Magnetic electron-hole asymmetry in cuprates: a computational revisit
Jiong Mei, Shao-Hang Shi, Ping Xu, Ziyan Chen, Hui-Ke Jin, Mingpu Qin, Zi-Xiang Li, Kun Jiang
TL;DR
This work investigates the longstanding question of electron–hole asymmetry in antiferromagnetism within cuprates by directly solving the three-band Emery model with parameters fitted to La$_2$CuO$_4$ and cross-validating results across VMC, DQMC, CP-AFQMC, DMET, and GA. The study finds that, when stripe or other competing orders are ignored, the AFM response to electron and hole doping is nearly symmetric, with robustness against moderate $U_p$ and Nd$_2$CuO$_4$-style parameter changes.
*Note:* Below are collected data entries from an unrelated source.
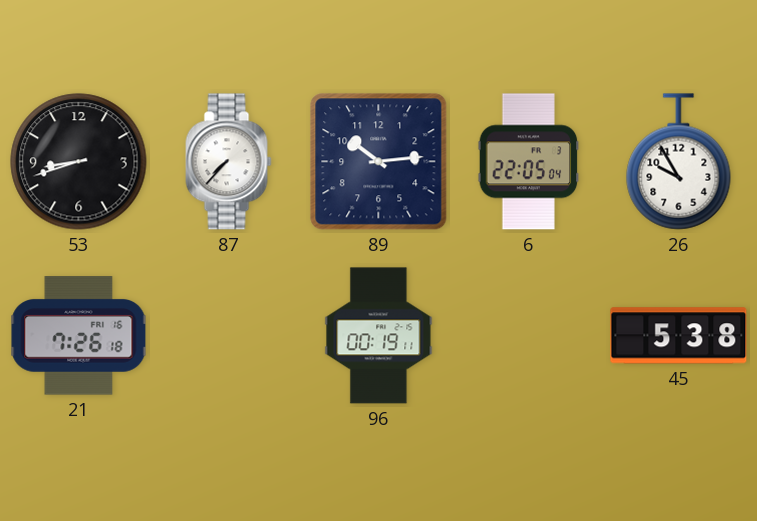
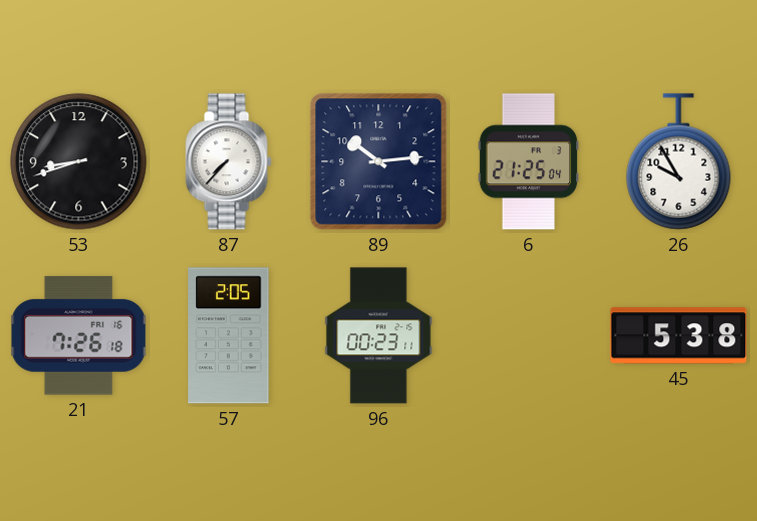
6: 22:05 -> 21:25
57: none -> 2:05
96: 00:19 -> 00:23
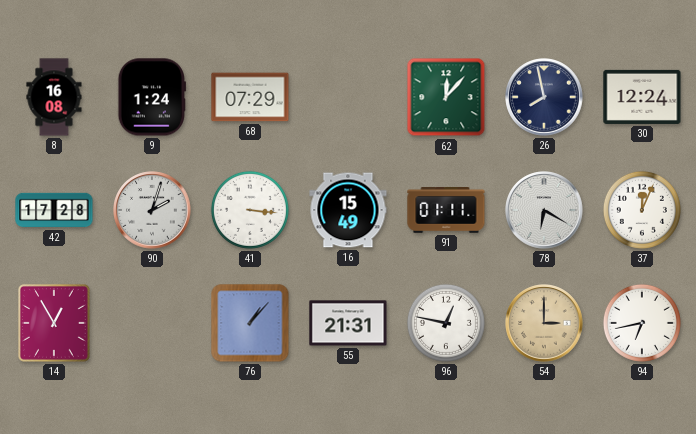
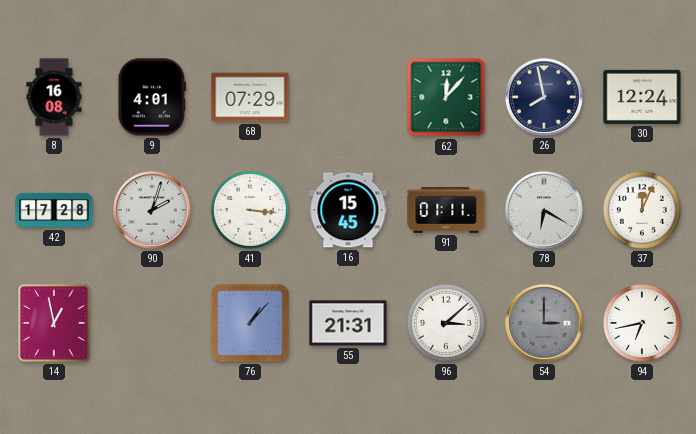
9: 1:24 -> 4:01
16: 15:49 -> 15:45
14: 12:55 -> 12:58
96: 12:47 -> 3:08
54 dial: champagne -> grey
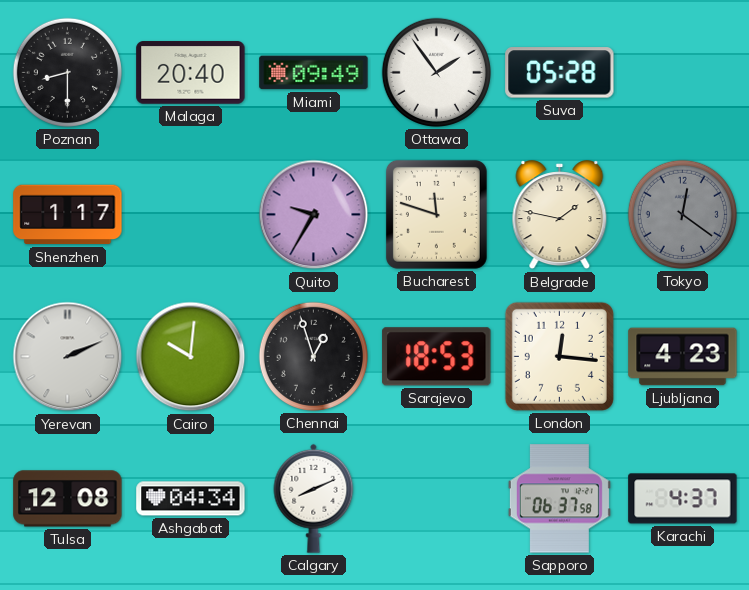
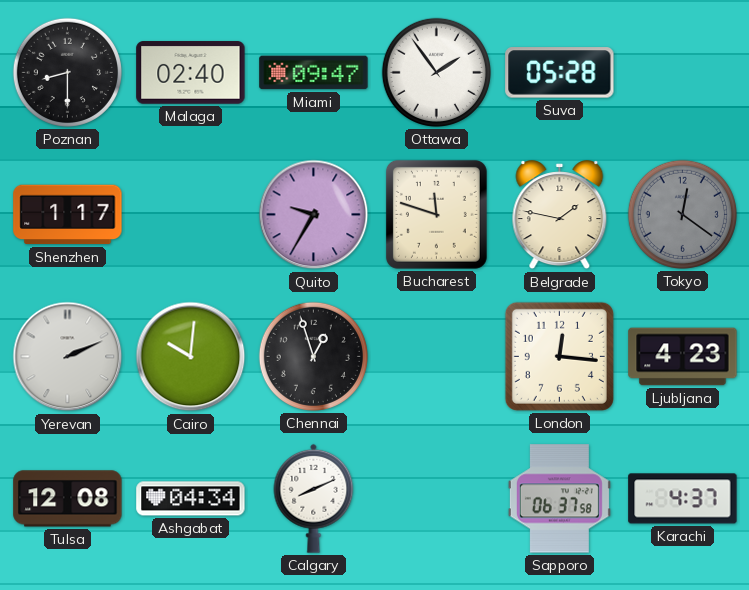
Malaga: 20:40 -> 02:40
Miami: 09:49 -> 09:47
Sarajevo: 18:53 -> none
A key insight is that dopant-induced defect potentials can create an extrinsic route to asymmetry: Cu-site defects enhance AFM on the electron-doped side, while O-site defects suppress it on the hole-doped side, highlighting the importance of defect physics in interpreting cuprate phase diagrams. The results imply that observed asymmetries in experiments may owe substantial contributions to dopant-induced effects, guiding future studies to incorporate such extrinsic factors when analyzing competing orders in cuprates.
Abstract
In this work, we revisit the electron-hole asymmetry of antiferromagnetism in cuprates by studying the three-band Emery model. Using parameters relevant to La$_2$CuO$_4$, we benchmark the anti-ferromagnetic response for a large range of dopings with variational Monte Carlo, determinant quantum Monte Carlo, constrained-path auxiliary-field quantum Monte Carlo, density-matrix embedding theory, and the Gutzwiller approximation. Across methods and accessible sizes/temperatures, we find no significant electron-hole asymmetry if we consider only Neel anti-ferronagnetic response and ignore other possible orders such as stripe state. This result is robust to a moderate oxygen-site repulsion $U_p$ and to parameter sets of Nd$_2$CuO$_4$. Incorporating dopant-induced local potentials reveals an extrinsic route to asymmetry: Cu-site defects enhance AFM on the electron-doped side, whereas O-site defects suppress it on the hole-doped side. These results indicate that dopant-driven effects make a non-negligible contribution to apparent electron-hole asymmetry in the general phase diagram of cuprates and should be included when analyzing competing orders in cuprates.